One of my all time favorite movies. I especially love the breakdown of each main character and their ideologies:
At the top, you have the clashing between Eduardo Saverin and Sean Parker.
Eduardo is a good guy with bad ideas. He tries to monetize the site too early, and can’t see the forest for the trees. Despite this, he is a team player and is the only person to put his money where his mouth is and fund the company. It’s this naivety that ultimately gets him ousted from his own company by Mark and Sean.
Sean Parker is his exact opposite - a bad guy with really good ideas. He is able to predict the path social media is on, and even calls out the success of photo/video based sites while coked out of his mind. He knows how to influence Mark, but he is a creepy leech who ultimately enjoys lurking after college girls more than he enjoys creating companies.
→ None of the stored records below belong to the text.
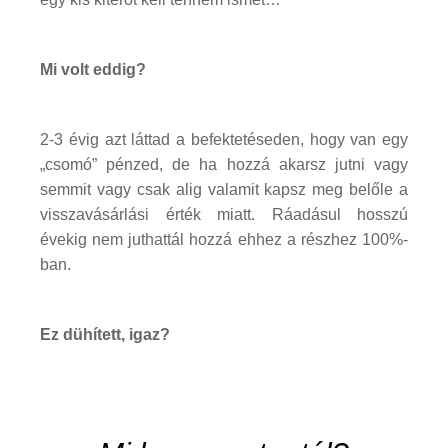
Mi volt eddig?
2-3 évig azt láttad a befektetéseden, hogy van egy
„csomó” pénzed, de ha hozzá akarsz jutni vagy
semmit vagy csak alig valamit kapsz meg belőle a
visszavásárlási érték miatt. Ráadásul hosszú
évekig nem juthattál hozzá ehhez a részhez 100%-
ban.
Ez dühített, igaz?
On the other side, you have the Winklevii and Divya. The very definition of “born on third base and think they hit a triple”.
They are suing Mark mostly based on what they feel their site could have been, vs. what it ever actually was. They never had a website or a product to compare to Facebook. They had a lot of money and influence which they used to consistently fail upwards while thinking they were “playing fair” the whole time.
Finally, there’s Mark caught in the middle. He reminds me a lot of Louis Bloom in Nightcrawler, when Jake Gyllenhaal says “what if my problem wasn’t that I don’t understand people, it was that I don’t like them?”
IMO, Mark understands people better than he’s ever given credit for. He understands the insecurity that drives much of a person’s actions, and the innate desire everyone has for intimacy. This is demonstrated in the beginning of the movie with his facemash site. He knows everyone will use it, because it lets them compare themselves to people they know. This is essentially what Facebook and social media became in the 2010s - a way to compare your whole life to everyone else’s highlight reels.
He also knows that the Winklevii are onto something with their website idea, but he resents them because they don’t even understand why it’s so valuable. He hates how little they crave any kind of companionship or intimacy, since they have grown up in an abundance of both.
Ultimately, the movie is about a bunch of rich kids arguing with each other. 15 years later, everyone involved is richer than they were, and nothing really happened. Sorkin and Fincher took the most boring premise ever and turned it into one of the most fascinating movies I’ve ever watched.